_Work instruction_:
The records below need to be repeated exactly, though not their pictures.

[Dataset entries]
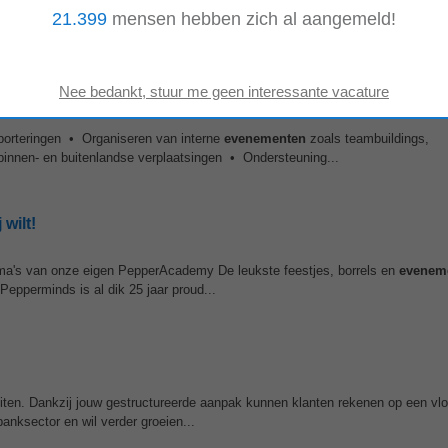
amma's van onze eigen PepperAcademy De leukste feestjes, borrels en
evenem
21.399
mensen hebben zich al aangemeld!
Pepperminds is al dik 25 jaar proud...
porteringen • Organiseren van interne
evenementen
zoals teambuildings,
binnen- en buitenlandse verplaatsingen • Ondersteuning...
wilt!
amma's van onze eigen PepperAcademy De leukste feestjes, borrels en
evenem
Pepperminds is al dik 25 jaar proud...
eiten. Dankzij jouw gestructureerde aanpak kunnen klanten rekenen op een vlo
banksector en wil verder groeien...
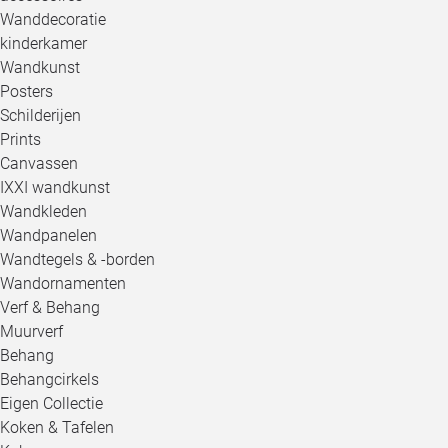
Wanddecoratie
kinderkamer
Wandkunst
Posters
Schilderijen
Prints
Canvassen
IXXI wandkunst
Wandkleden
Wandpanelen
Wandtegels & -borden
Wandornamenten
Verf & Behang
Muurverf
Behang
Behangcirkels
Eigen Collectie
Koken & Tafelen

_Solution for this task_:
amma's van onze eigen PepperAcademy De leukste feestjes, borrels en
evenem
21.399
mensen hebben zich al aangemeld!
Pepperminds is al dik 25 jaar proud...
porteringen • Organiseren van interne
evenementen
zoals teambuildings,
binnen- en buitenlandse verplaatsingen • Ondersteuning...
wilt!
amma's van onze eigen PepperAcademy De leukste feestjes, borrels en
evenem
Pepperminds is al dik 25 jaar proud...
eiten. Dankzij jouw gestructureerde aanpak kunnen klanten rekenen op een vlo
banksector en wil verder groeien...
Wanddecoratie
kinderkamer
Wandkunst
Posters
Schilderijen
Prints
Canvassen
IXXI wandkunst
Wandkleden
Wandpanelen
Wandtegels & -borden
Wandornamenten
Verf & Behang
Muurverf
Behang
Behangcirkels
Eigen Collectie
Koken & Tafelen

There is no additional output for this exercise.